REQUIREMENT = Reproduce each record below in full, word for word, without images.

DATA SHOWN =

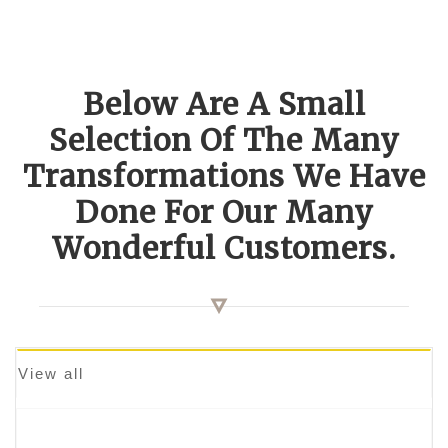
Below Are A Small
Selection Of The Many
Transformations We Have
Done For Our Many
Wonderful Customers.
View all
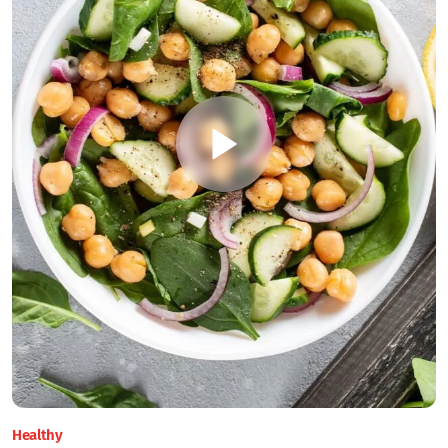
Healthy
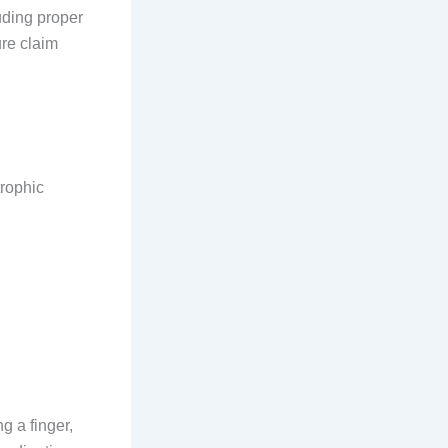
luding proper
ure claim
trophic
ng a finger,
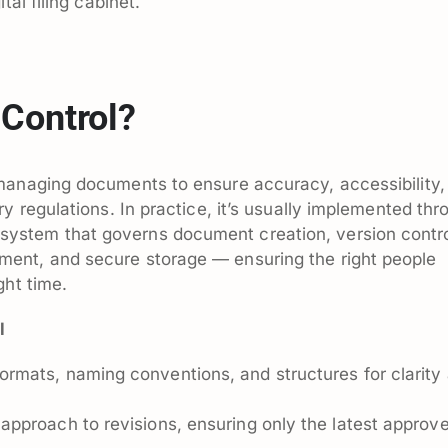
tal filing cabinet.
Control?
managing documents to ensure accuracy, accessibility,
y regulations. In practice, it’s usually implemented thr
stem that governs document creation, version contro
ent, and secure storage — ensuring the right people
ght time.
l
ormats, naming conventions, and structures for clarity
approach to revisions, ensuring only the latest approv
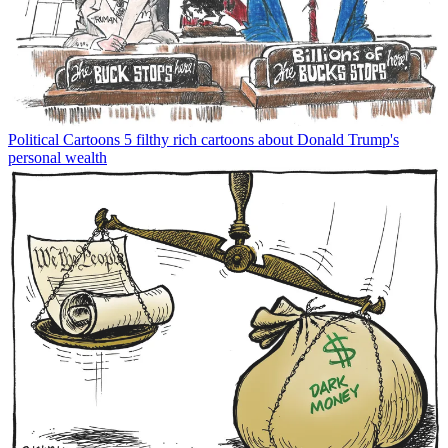
Political Cartoons
5 filthy rich cartoons about Donald Trump's
personal wealth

RESPONSE =
Below Are A Small
Selection Of The Many
Transformations We Have
Done For Our Many
Wonderful Customers.
View all
Healthy
luding proper
ure claim
trophic
ng a finger,
tal filing cabinet.
Control?
managing documents to ensure accuracy, accessibility,
y regulations. In practice, it’s usually implemented thr
stem that governs document creation, version contro
ent, and secure storage — ensuring the right people
ght time.
l
ormats, naming conventions, and structures for clarity
approach to revisions, ensuring only the latest approv
Political Cartoons
5 filthy rich cartoons about Donald Trump's
personal wealth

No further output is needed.